Au début des année 50, son histoire privée, déjà si dure, comme celle de tous les Algériens de sa génération, est percutée frontalement par le train de l’Histoire de notre pays. La guerre de libération entre dans tous les foyers.

Sa famille est particulièrement ciblée par la soldatesque française et est obligée de fuir à Alger pour tenter de se faire oublier dans la grande ville.

Mais même à Alger, les choses ne sont pas faciles. Ils s’entassent dans les appartements-clapiers construits en urgence pour loger les nombreux “indigènes” arrivés en ville pour fuir la faim et la guerre qui faisait rage dans les campagnes.

Les soldats, la police coloniale et l’organisation terroriste de l’OAS font régner la terreur dans les rues et dans les maisons.
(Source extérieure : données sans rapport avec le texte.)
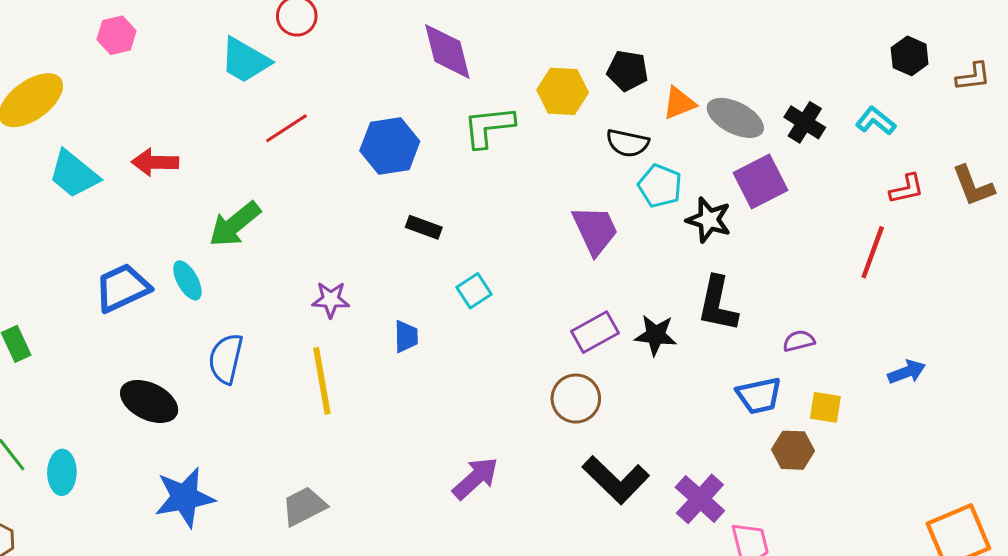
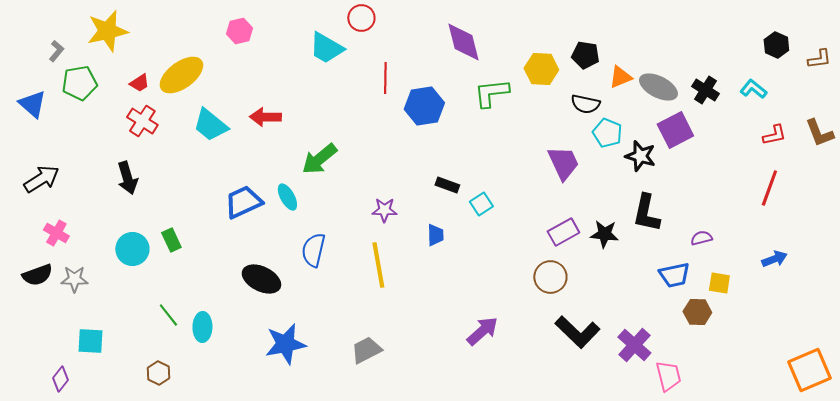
red line: (286, 128) -> (385, 78), moved, turned -56
black rectangle: (424, 227) -> (447, 185), moved
red line: (873, 252) -> (769, 188), moved

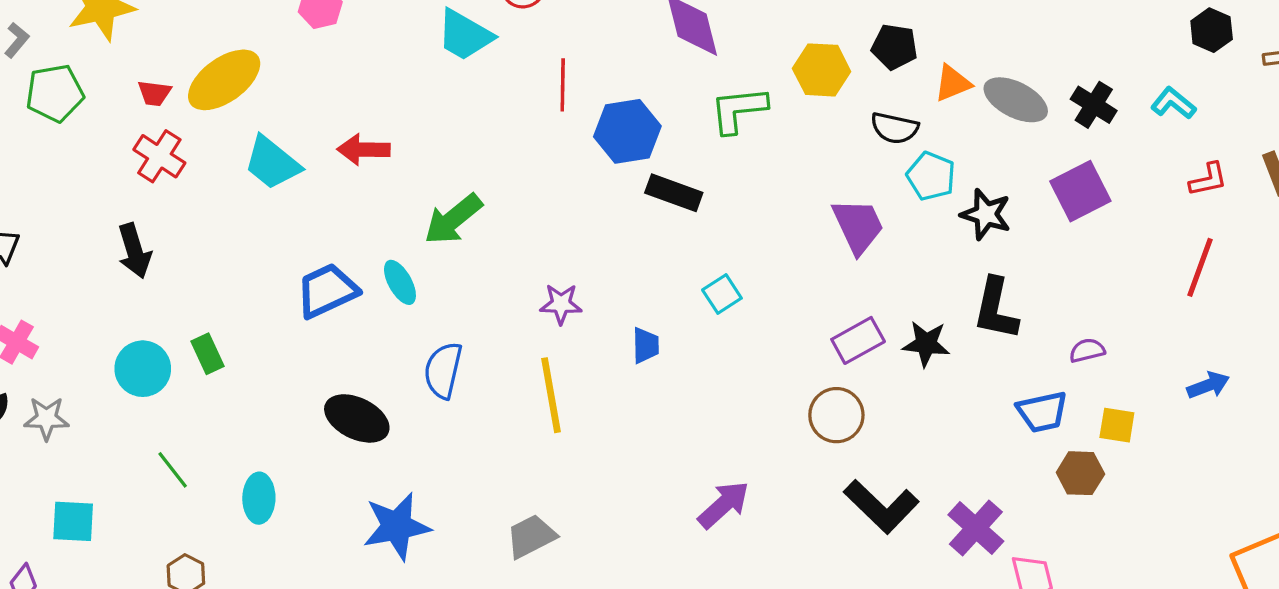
red trapezoid: (139, 83) -> (154, 93), turned 40
purple square: (675, 130) -> (1080, 191), moved
black rectangle: (447, 185) -> (674, 193), moved, size x1.4
green line: (168, 315) -> (173, 470), moved

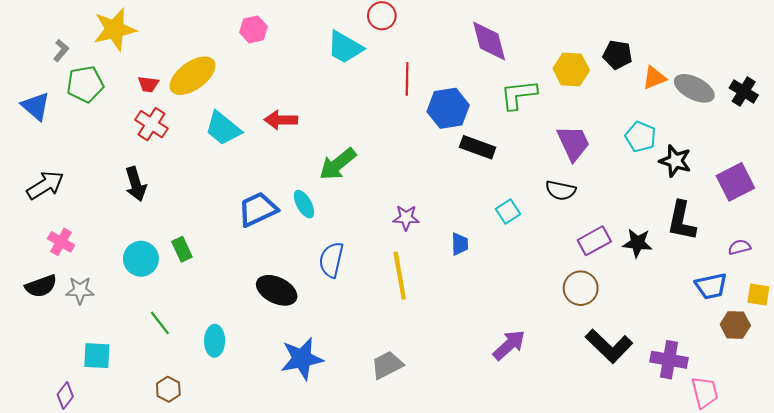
black semicircle: (895, 128) -> (561, 190), moved
purple square: (1080, 191) -> (735, 182), moved
purple trapezoid: (858, 226) -> (573, 143), moved
purple cross: (976, 528) -> (669, 360), turned -32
Peur et angoisse sont le lot de tous les jours. Ceux qui sortaient le matin pour aller travailler ou étudier n’étaient pas très sûrs de rentrer le soir. 

Vous pouvez imaginer la joie de Na Aichoucha et de tout le peuple, après la proclamation de l’indépendance et donc de la fin de la guerre en 1962…

Les nouvelles autorités du pays ont appelé à célébrer tous ensemble le 5 juillet. Une date symbole. Na Aichoucha a probablement passé, comme beaucoup de ses voisines, la nuit du 4 au 5 à coudre ce drapeau.

Il n’est pas très beau à voir le drapeau de Na Aichoucha. Mal dessiné, mal coupé et cousu à la “va-vite”. Mais ce n’est pas grave. Le drapeau au fond c’est juste un bout de tissu. Ce qui compte, c’est ce qui ne se voit pas. Ce qui compte, c’est ce qui était renfermé dans ces trois couleurs et dans cette étoile un peu drôle et ce croissant un peu tordu.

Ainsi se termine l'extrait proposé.